> WORK ITEM
In the records below, tally each line that contains the word "INFORMATION" and give the total only.

(Records from a dataset)
━━━━━━━━━━━━━━━━━━━━━━━━━━━━━━

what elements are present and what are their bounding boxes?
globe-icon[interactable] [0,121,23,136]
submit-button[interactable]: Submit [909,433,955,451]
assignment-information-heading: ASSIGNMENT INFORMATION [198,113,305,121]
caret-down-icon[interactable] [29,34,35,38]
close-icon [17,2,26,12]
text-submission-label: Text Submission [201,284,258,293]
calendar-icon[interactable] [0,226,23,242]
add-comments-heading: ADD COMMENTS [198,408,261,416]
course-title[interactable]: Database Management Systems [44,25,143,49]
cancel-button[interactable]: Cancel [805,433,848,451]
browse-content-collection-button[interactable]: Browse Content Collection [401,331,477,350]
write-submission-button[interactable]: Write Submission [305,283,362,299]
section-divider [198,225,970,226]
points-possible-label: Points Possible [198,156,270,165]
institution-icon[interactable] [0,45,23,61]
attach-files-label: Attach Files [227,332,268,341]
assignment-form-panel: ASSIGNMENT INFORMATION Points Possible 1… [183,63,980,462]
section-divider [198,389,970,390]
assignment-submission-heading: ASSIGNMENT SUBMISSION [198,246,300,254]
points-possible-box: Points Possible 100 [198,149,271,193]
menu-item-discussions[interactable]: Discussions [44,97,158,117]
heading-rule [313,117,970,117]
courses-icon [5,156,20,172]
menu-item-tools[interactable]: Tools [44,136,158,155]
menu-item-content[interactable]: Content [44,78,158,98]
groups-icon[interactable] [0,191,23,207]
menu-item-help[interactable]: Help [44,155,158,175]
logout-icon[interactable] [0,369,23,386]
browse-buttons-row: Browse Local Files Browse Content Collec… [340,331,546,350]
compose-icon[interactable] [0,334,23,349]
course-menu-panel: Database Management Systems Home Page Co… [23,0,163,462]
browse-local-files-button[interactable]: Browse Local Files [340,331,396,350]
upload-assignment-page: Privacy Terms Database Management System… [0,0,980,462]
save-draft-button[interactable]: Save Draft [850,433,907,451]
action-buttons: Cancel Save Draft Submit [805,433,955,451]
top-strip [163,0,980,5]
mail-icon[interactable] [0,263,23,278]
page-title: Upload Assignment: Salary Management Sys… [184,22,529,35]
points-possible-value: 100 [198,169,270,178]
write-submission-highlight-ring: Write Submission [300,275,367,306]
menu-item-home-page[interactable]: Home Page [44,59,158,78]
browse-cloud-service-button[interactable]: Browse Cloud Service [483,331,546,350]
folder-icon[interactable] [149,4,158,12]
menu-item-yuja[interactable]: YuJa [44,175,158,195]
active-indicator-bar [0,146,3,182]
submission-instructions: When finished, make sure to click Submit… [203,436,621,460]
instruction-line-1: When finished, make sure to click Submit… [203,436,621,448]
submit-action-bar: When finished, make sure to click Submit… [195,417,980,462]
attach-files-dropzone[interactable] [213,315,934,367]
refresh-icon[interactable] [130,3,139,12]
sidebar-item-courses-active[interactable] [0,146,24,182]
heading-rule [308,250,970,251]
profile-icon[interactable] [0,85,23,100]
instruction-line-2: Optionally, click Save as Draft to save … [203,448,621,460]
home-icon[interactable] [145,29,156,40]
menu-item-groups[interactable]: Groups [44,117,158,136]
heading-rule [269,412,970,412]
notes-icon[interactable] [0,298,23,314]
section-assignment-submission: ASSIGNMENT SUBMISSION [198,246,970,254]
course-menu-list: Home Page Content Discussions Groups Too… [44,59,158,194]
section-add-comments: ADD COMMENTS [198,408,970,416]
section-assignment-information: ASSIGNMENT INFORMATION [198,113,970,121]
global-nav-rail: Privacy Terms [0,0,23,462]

━━━━━━━━━━━━━━━━━━━━━━━━━━━━━━

> TASK SOLUTION
3